A study of sixty-two mammalian species found that animals around the world have shifted into more nocturnal lives. “Humans are now this ubiquitous, terrifying force on the planet,” said lead author Kaitlyn Gaynor, “and we are driving all the other mammals back into the night-time.” The Southeast Asian sun bear, formerly diurnal, now spends as much as 70 percent more time awake at night to avoid humans.

Miscellany Night

Neo-Confucian philosopher Fujiwara Seika visited a friend on the night of the Han mid-autumn festival in 1606. As the moon appeared, the men climbed onto the roof. “The guest felt in his heart the endlessness of space,” wrote Seika’s student Hayashi Razan, “but the host seemed not to notice this, so the guest also acted as if he had not either.” Drunk on wine just before dawn, the pair began asking questions of the moon.
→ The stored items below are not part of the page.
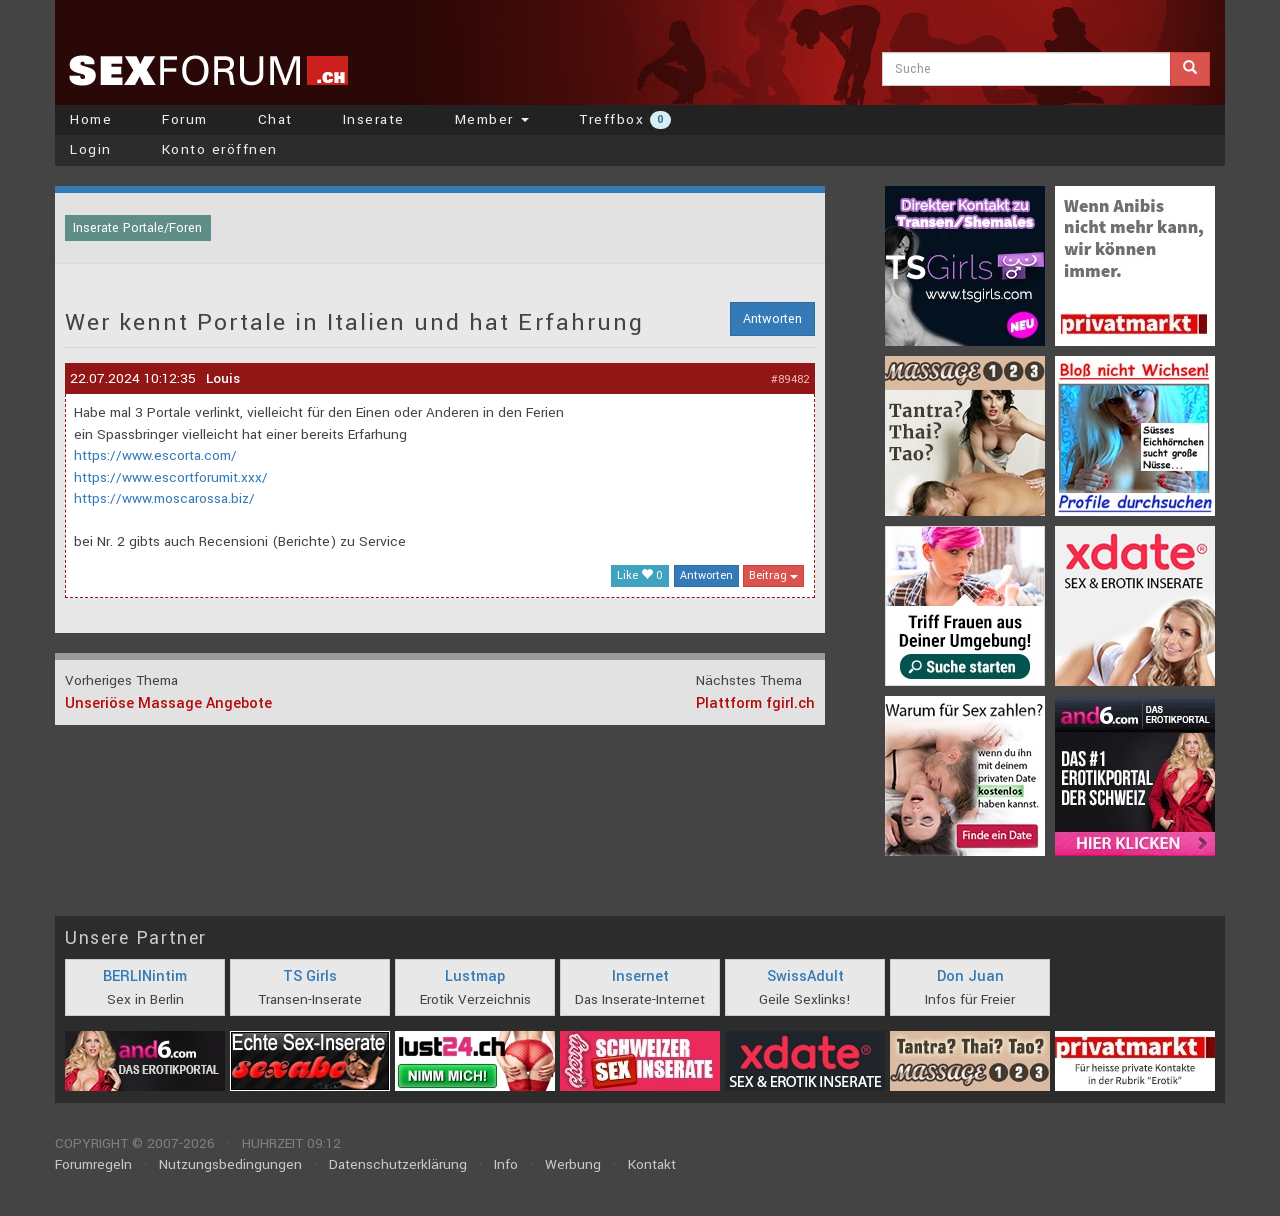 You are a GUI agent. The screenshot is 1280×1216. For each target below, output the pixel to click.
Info (506, 1164)
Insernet (640, 976)
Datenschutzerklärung (398, 1164)
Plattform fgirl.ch (755, 703)
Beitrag (773, 575)
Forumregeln (93, 1164)
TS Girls (310, 976)
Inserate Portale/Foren (137, 228)
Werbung (573, 1164)
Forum (185, 119)
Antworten (772, 319)
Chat (275, 119)
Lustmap (475, 976)
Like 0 (640, 575)
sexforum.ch (208, 70)
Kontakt (652, 1164)
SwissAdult (805, 976)
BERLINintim (145, 976)
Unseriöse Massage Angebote (168, 703)
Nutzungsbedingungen (230, 1164)
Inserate (374, 119)
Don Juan (970, 976)
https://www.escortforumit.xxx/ (171, 477)
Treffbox (625, 119)
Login (91, 149)
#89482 (790, 379)
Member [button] (492, 119)
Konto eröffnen (220, 149)
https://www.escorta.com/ (155, 455)
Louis (223, 378)
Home (91, 119)
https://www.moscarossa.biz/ (164, 498) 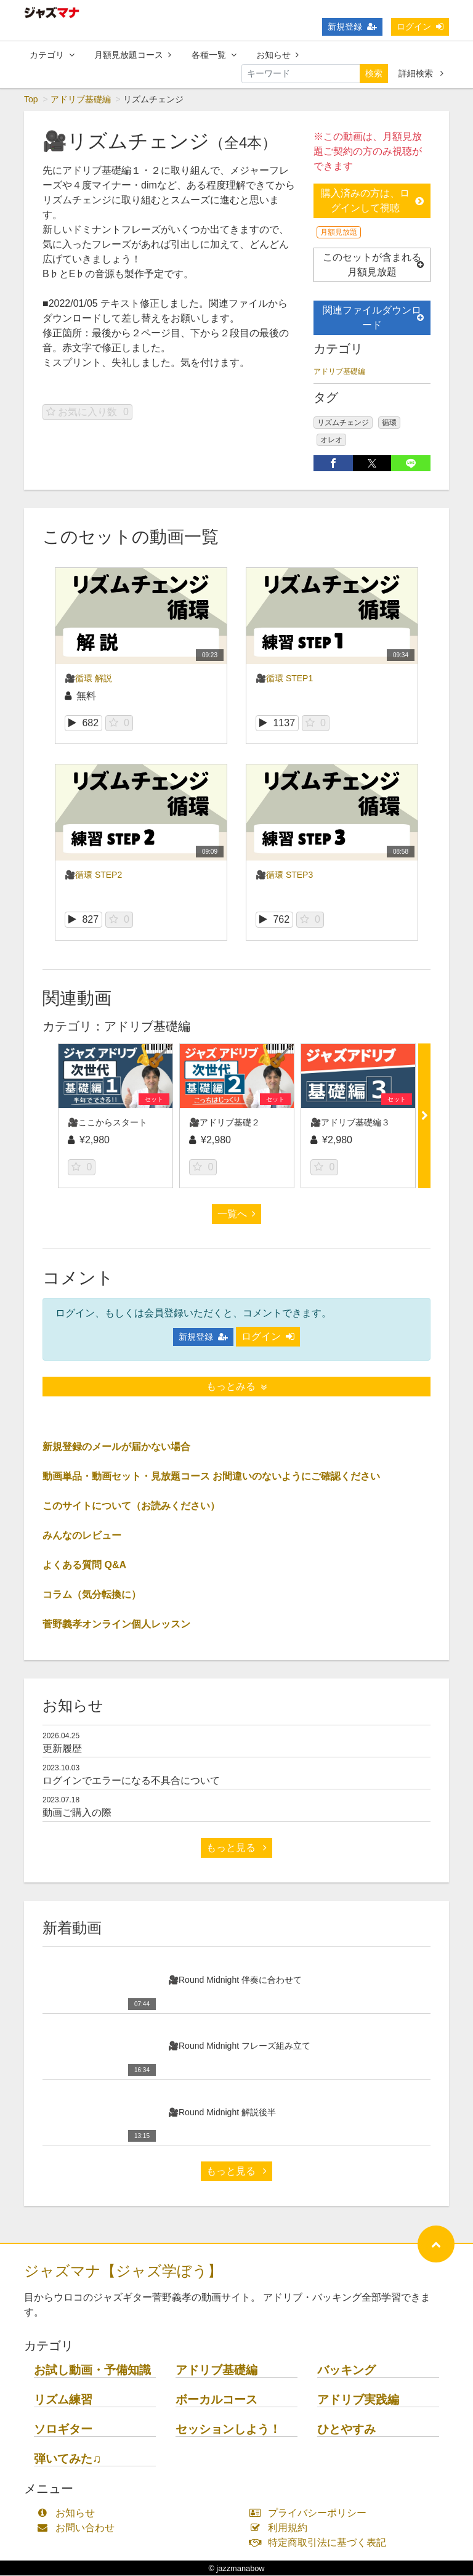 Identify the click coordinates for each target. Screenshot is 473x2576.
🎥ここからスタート (107, 1123)
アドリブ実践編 (358, 2400)
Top (31, 100)
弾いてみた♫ (67, 2459)
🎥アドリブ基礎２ (224, 1123)
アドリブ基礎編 (81, 100)
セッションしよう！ (228, 2429)
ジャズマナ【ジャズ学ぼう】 (123, 2271)
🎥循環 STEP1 (284, 679)
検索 (373, 73)
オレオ (331, 440)
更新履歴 (62, 1749)
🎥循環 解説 (88, 679)
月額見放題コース (132, 55)
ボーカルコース (216, 2400)
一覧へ (236, 1214)
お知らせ (277, 55)
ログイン (420, 26)
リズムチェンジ (343, 423)
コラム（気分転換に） (91, 1595)
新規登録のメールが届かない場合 (116, 1447)
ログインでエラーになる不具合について (131, 1781)
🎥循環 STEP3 (284, 875)
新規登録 (352, 26)
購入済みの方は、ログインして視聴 (372, 201)
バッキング (346, 2370)
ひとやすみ (346, 2429)
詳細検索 (420, 73)
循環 (389, 423)
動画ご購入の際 (76, 1813)
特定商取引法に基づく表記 (320, 2543)
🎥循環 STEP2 (93, 875)
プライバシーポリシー (310, 2513)
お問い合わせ (78, 2528)
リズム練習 (63, 2400)
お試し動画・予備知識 (92, 2370)
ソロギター (63, 2429)
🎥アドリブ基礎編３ (350, 1123)
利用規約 (281, 2528)
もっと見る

No answers came, Razan wrote: “What could the moon say?”

Miscellany Night

When a boat of carousing European sailors on the Bosporus awoke the sleeping Sultan Selim III one night in 1790, the Ottoman leader issued an emergency order to his administration against night revelers: “Warn all ambassadors and Europeans never to perform this shameless act again. I will mercilessly kill whoever does it.”

Miscellany Night

In September 1776, fearing illness from night air, John Adams asked Benjamin Franklin to close the window of their room in a New Jersey inn. “I believe you are not acquainted with my Theory of Colds,” Franklin responded, launching into “a harangue upon air and cold and respiration and perspiration” in favor of leaving windows open. “I was so much amused,” Adams wrote in his journal, “that I soon fell asleep and left him and his philosophy together.”

Miscellany Night

Emily and Charlotte Brontë, insomniacs both, would walk together in circles around the dining room table until they were tired enough to sleep. When Emily died and Charlotte suffered alone, her insomnia worsened; she added to her route, often wandering down neighborhood streets and into the cemetery until daybreak.

Miscellany Night

According to his nephew, Pliny the Elder liked to rise in the middle of the night and study by lamplight. “Admittedly, he fell asleep very easily,” Pliny the Younger wrote, “and would often doze and wake up again during his work.”

Miscellany Night

Setting grim tales during nighttime was critiqued as a cliché in 1594 by Thomas Nashe. “When any poet would describe a horrible tragical accident,” he wrote, “to add the more probability and credence unto it, he dismally begins to tell how it was dark night when it was done.”

Miscellany Night

“When the white man landed on the moon, my father cried,” a young Oklahoma Indian told psychologist Robert Coles in the 1970s. “He was sure Indians were crying up there, and trying to hide, and hoping that soon they’d go back to their earth, the white men.” The boy also spoke to his aunt. “The moon is yours to look at and talk to,” she told him, “so don’t worry.”

Miscellany Night

“Darkness has come upon me,” a hymn in the Rig Veda laments. “O Dawn, banish it like a debt.” The morning light is here asked, suggested translator Wendy Doniger, to act as a collection agency—to “make good what darkness had incurred or ‘exact’ the darkness from night as one would exact money.”